Excerpts from a dataset:
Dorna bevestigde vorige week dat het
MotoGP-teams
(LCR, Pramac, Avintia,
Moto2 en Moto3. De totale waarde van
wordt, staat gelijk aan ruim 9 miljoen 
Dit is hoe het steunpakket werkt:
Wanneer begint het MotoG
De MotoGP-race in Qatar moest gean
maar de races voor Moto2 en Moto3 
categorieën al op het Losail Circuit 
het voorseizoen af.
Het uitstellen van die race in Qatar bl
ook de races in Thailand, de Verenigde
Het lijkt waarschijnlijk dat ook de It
---
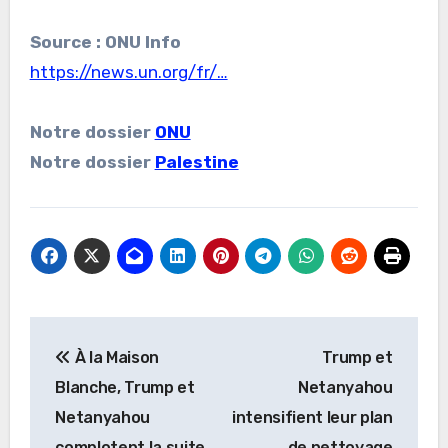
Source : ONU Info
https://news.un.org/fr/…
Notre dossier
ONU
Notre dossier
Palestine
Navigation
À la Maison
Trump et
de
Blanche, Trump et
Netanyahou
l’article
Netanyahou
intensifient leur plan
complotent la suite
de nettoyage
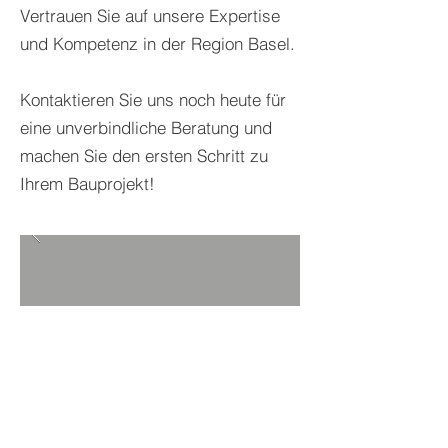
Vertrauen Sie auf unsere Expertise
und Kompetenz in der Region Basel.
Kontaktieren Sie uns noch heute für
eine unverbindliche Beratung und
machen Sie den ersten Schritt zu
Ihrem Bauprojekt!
* * *
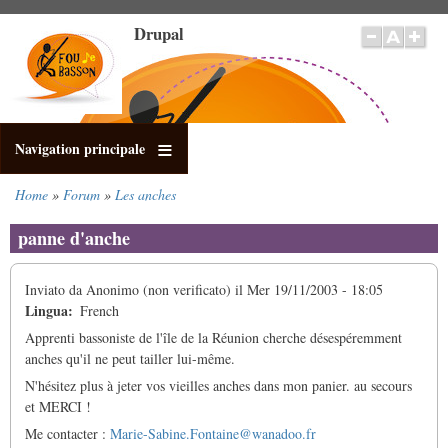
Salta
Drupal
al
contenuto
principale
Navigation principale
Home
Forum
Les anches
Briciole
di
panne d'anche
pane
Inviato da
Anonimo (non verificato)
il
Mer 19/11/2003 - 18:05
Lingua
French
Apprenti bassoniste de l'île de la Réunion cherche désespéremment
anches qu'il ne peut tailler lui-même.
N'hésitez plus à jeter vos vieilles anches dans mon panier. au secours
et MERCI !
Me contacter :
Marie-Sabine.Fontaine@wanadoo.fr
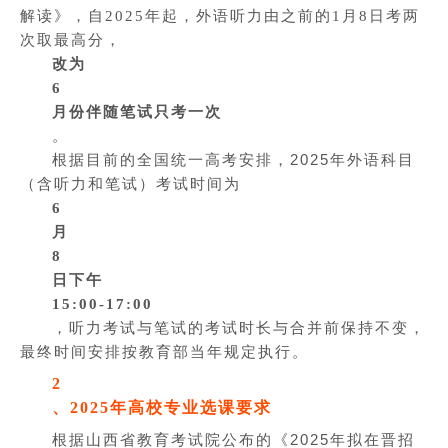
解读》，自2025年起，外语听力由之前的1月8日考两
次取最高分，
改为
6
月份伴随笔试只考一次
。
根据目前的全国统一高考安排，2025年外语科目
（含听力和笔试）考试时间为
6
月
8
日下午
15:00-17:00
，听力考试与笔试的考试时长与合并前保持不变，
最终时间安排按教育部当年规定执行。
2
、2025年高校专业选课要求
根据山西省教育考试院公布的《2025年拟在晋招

→ ACTIVITY
Among the lines of these entries, find those that contain "Navigation". Give their number and nothing else.

→ SOLVED PROBLEM
2